Top of Material supplied

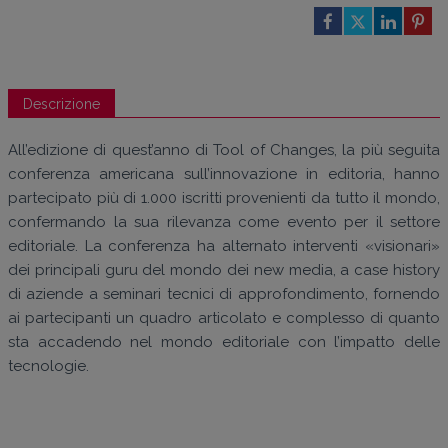
Descrizione
All’edizione di quest’anno di Tool of Changes, la più seguita
conferenza americana sull’innovazione in editoria, hanno
partecipato più di 1.000 iscritti provenienti da tutto il mondo,
confermando la sua rilevanza come evento per il settore
editoriale. La conferenza ha alternato interventi «visionari»
dei principali guru del mondo dei new media, a case history
di aziende a seminari tecnici di approfondimento, fornendo
ai partecipanti un quadro articolato e complesso di quanto
sta accadendo nel mondo editoriale con l’impatto delle
tecnologie.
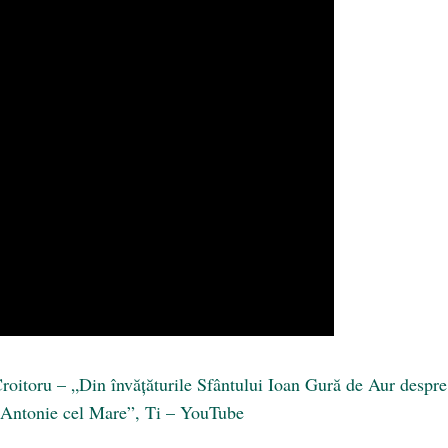
roitoru – „Din învăţăturile Sfântului Ioan Gură de Aur despre
 Antonie cel Mare”, Ti – YouTube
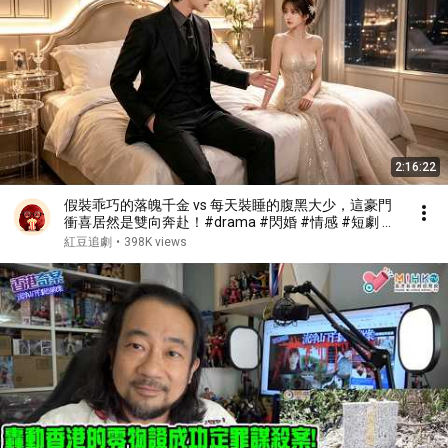
2:16:22
假裝乖巧的落魄千金 vs 每天裝睡的腹黑大少，這豪門
衝喜居然是雙向奔赴！#drama #閃婚 #情感 #短劇 #
女頻 #現代 #甜寵愛情劇
紅豆追劇
•
398K views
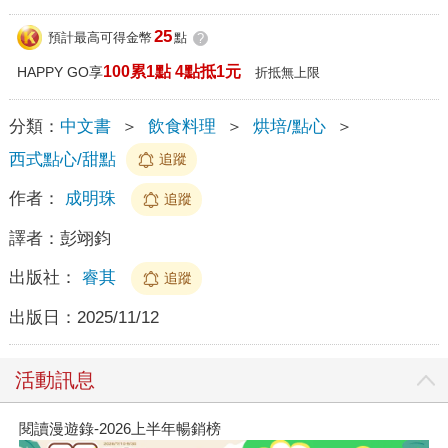
25
預計最高可得金幣
點
?
100累1點 4點抵1元
HAPPY GO享
折抵無上限
分類：
中文書
＞
飲食料理
＞
烘培/點心
＞
西式點心/甜點
追蹤
作者：
成明珠
追蹤
譯者：
彭翊鈞
出版社：
睿其
追蹤
出版日：
2025/11/12
活動訊息
閱讀漫遊錄-2026上半年暢銷榜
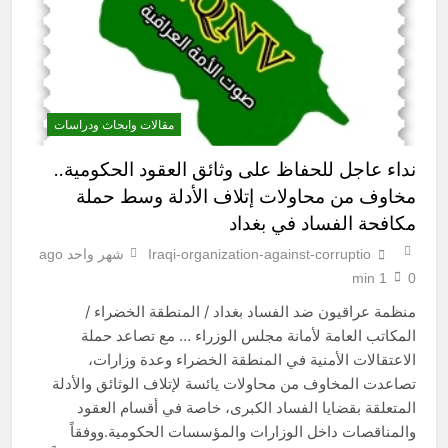
مقالات وابحاث ودراسات
نداء عاجل للحفاظ على وثائق العقود الحكومية..
مخاوف من محاولات إتلاف الأدلة وسط حملة
مكافحة الفساد في بغداد
Iraqi-organization-against-corruptio
شهر واحد ago
1 min
0
منظمة عراقيون ضد الفساد بغداد / المنطقة الخضراء /
المكاتب العامة لأمانة مجلس الوزراء … مع تصاعد حملة
الاعتقالات الأمنية في المنطقة الخضراء وعدة وزارات،
تصاعدت المخاوف من محاولات يائسة لإتلاف الوثائق والأدلة
المتعلقة بقضايا الفساد الكبرى، خاصة في أقسام العقود
والمناقصات داخل الوزارات والمؤسسات الحكومية.ووفقاً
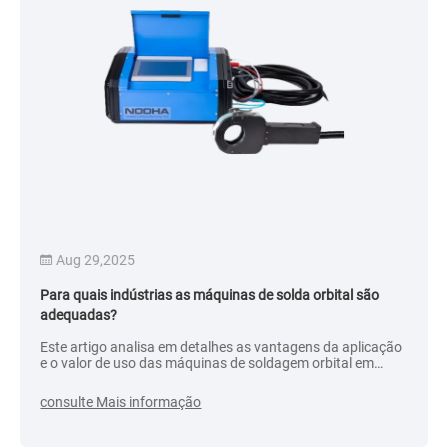
Aug 29,2025
Para quais indústrias as máquinas de solda orbital são
adequadas?
Este artigo analisa em detalhes as vantagens da aplicação
e o valor de uso das máquinas de soldagem orbital em
vários setores para melhorar a eficiência e a qualidade da
soldagem.
consulte Mais informação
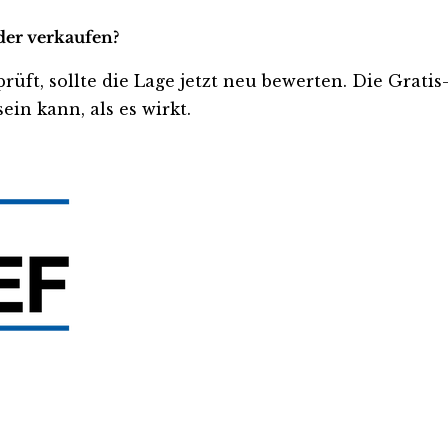
oder verkaufen?
prüft, sollte die Lage jetzt neu bewerten. Die Grati
ein kann, als es wirkt.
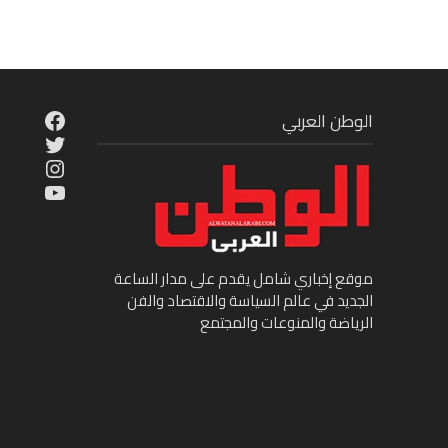
cebook
الوطن العربي
Twitter
tagram
ouTube
موقع إخباري شامل يقدم على مدار الساعة
الجديد في عالم السياسة والاقتصاد والفن
الرياضة والمنوعات والمجتمع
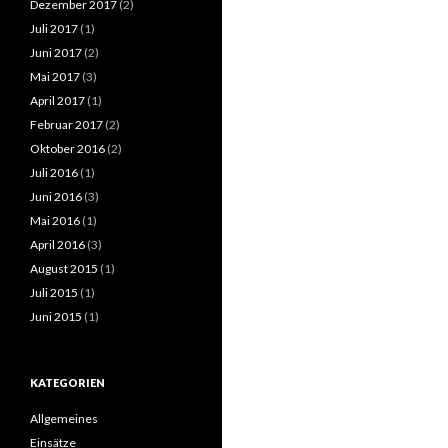
Dezember 2017
(2)
Juli 2017
(1)
Juni 2017
(2)
Mai 2017
(3)
April 2017
(1)
Februar 2017
(2)
Oktober 2016
(2)
Juli 2016
(1)
Juni 2016
(3)
Mai 2016
(1)
April 2016
(3)
August 2015
(1)
Juli 2015
(1)
Juni 2015
(1)
KATEGORIEN
Allgemeines
Einsätze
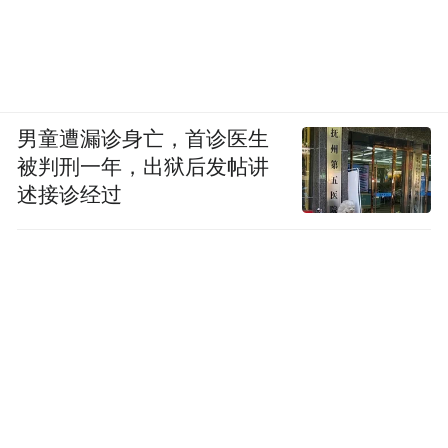
男童遭漏诊身亡，首诊医生
被判刑一年，出狱后发帖讲
述接诊经过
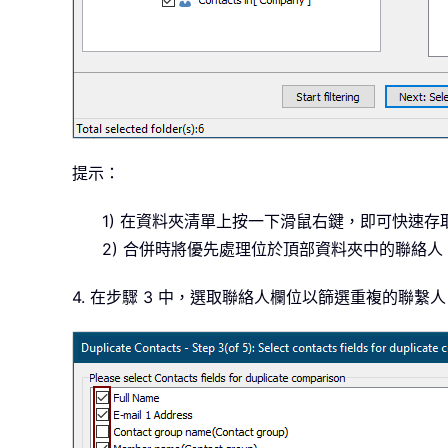
提示：
1) 在資料夾清單上按一下滑鼠右鍵，即可快速
2) 合併時將優先處理位於頂部資料夾中的聯絡人
4. 在步驟 3 中，選取聯絡人欄位以篩選重複的聯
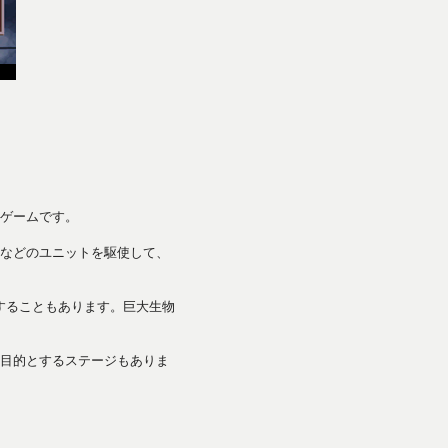
ゲームです。
などのユニットを駆使して、
することもあります。巨大生物
目的とするステージもありま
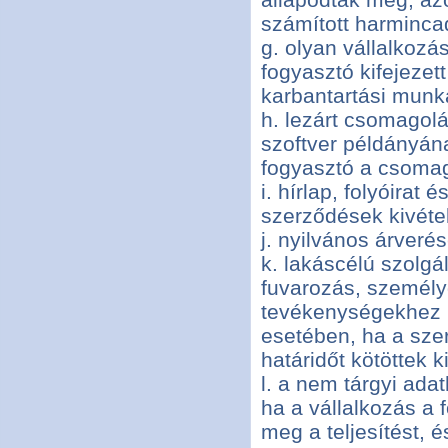
számított harmincad
g. olyan vállalkozá
fogyasztó kifejezett
karbantartási munká
h. lezárt csomagolá
szoftver példányán
fogyasztó a csomago
i. hírlap, folyóirat
szerződések kivétel
j. nyilvános árver
k. lakáscélú szolgá
fuvarozás, személy
tevékenységekhez k
esetében, ha a sze
határidőt kötöttek ki
l. a nem tárgyi adat
ha a vállalkozás a 
meg a teljesítést, 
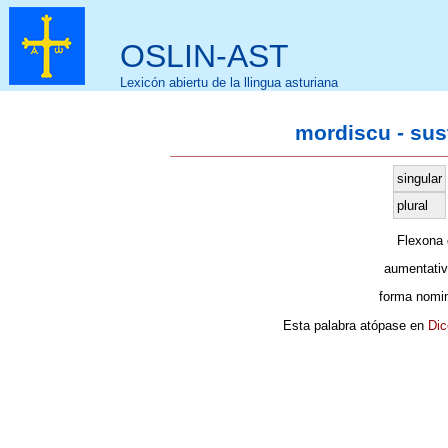
OSLIN-AST
Lexicón abiertu de la llingua asturiana
mordiscu - sus
singular
plural
Flexona
aumentativ
forma nomin
Esta palabra atópase en
Dic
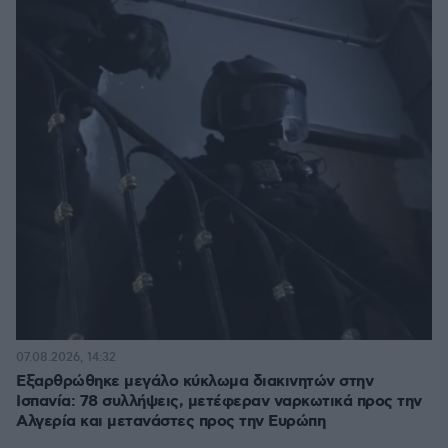
07.08.2026, 14:32
Εξαρθρώθηκε μεγάλο κύκλωμα διακινητών στην
Ισπανία: 78 συλλήψεις, μετέφεραν ναρκωτικά προς την
Αλγερία και μετανάστες προς την Ευρώπη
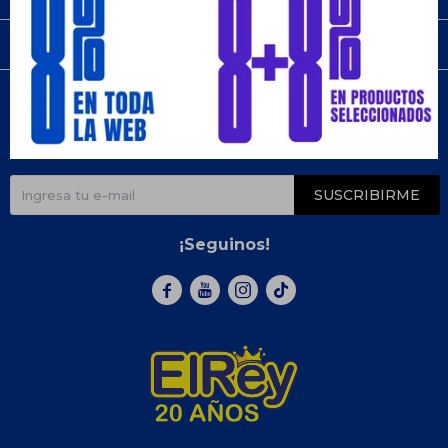
Compra
Newsletter
¡Suscribite y recibí todas nuestras novedades!
SUSCRIBIRME
¡Seguinos!



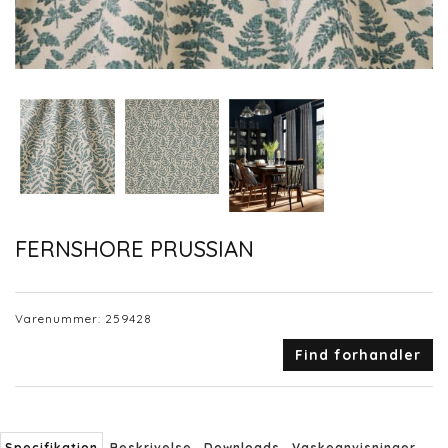
FERNSHORE PRUSSIAN
Varenummer:
259428
Find forhandler
Specifikation
Beskrivelse
Downloads
Vaskeanvisninger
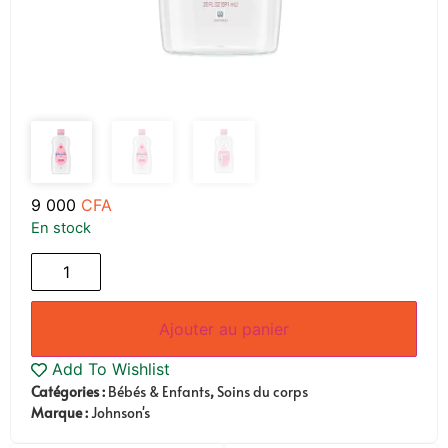
9 000
CFA
En stock
Ajouter au panier
Add To Wishlist
Catégories :
Bébés & Enfants
,
Soins du corps
Marque :
Johnson's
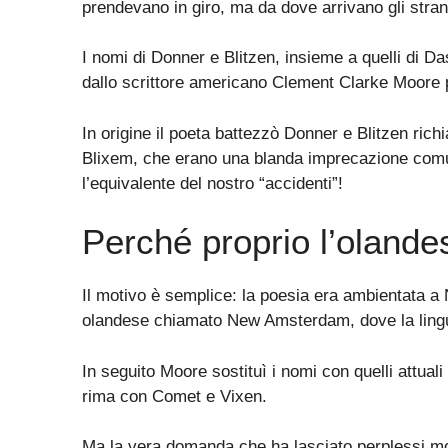
prendevano in giro, ma da dove arrivano gli stran
I nomi di Donner e Blitzen, insieme a quelli di D
dallo scrittore americano Clement Clarke Moore pe
In origine il poeta battezzò Donner e Blitzen rich
Blixem, che erano una blanda imprecazione comu
l’equivalente del nostro “accidenti”!
Perché proprio l’olande
Il motivo è semplice: la poesia era ambientata a 
olandese chiamato New Amsterdam, dove la ling
In seguito Moore sostituì i nomi con quelli attua
rima con Comet e Vixen.
Ma la vera domanda che ha lasciato perplessi mol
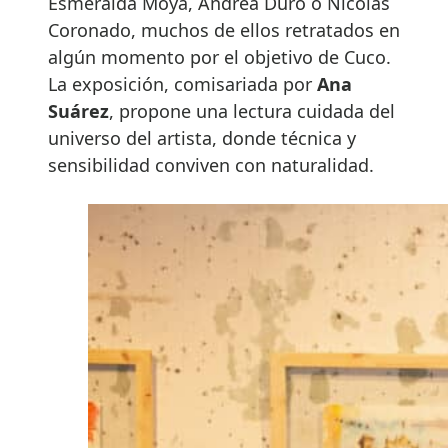
Esmeralda Moya, Andrea Duro o Nicolás
Coronado, muchos de ellos retratados en
algún momento por el objetivo de Cuco.
La exposición, comisariada por
Ana
Suárez
, propone una lectura cuidada del
universo del artista, donde técnica y
sensibilidad conviven con naturalidad.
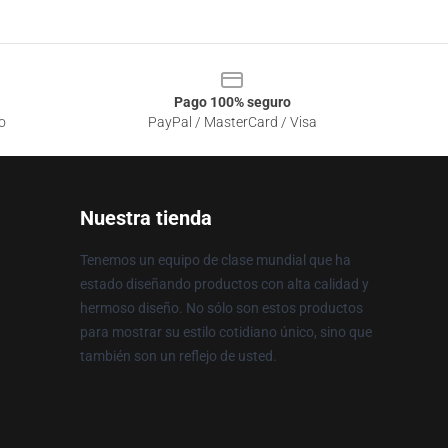
Pago 100% seguro
o
PayPal / MasterCard / Visa
Nuestra tienda
Tenemos un equipo de clase mundial que ha
estado diseñando productos con alta calidad y
hermoso diseño. No sólo son estos productos
para mostrar su estilo cotidiano único, sino que
también son un reflejo de usted.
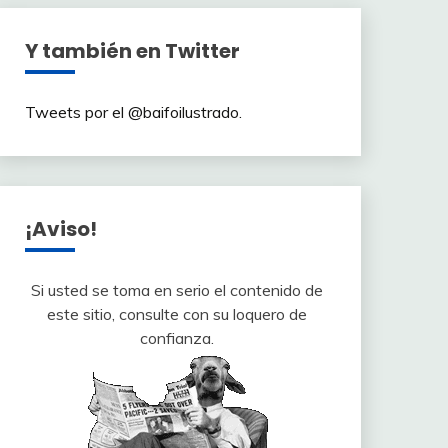
Y también en Twitter
Tweets por el @baifoilustrado.
¡Aviso!
Si usted se toma en serio el contenido de
este sitio, consulte con su loquero de
confianza.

Bottom of Material supplied

- **What the task asks**
Would you please return all lines of the data that include the word "dove"?

- **Completed task**
prendevano in giro, ma da dove arrivano gli stran
olandese chiamato New Amsterdam, dove la ling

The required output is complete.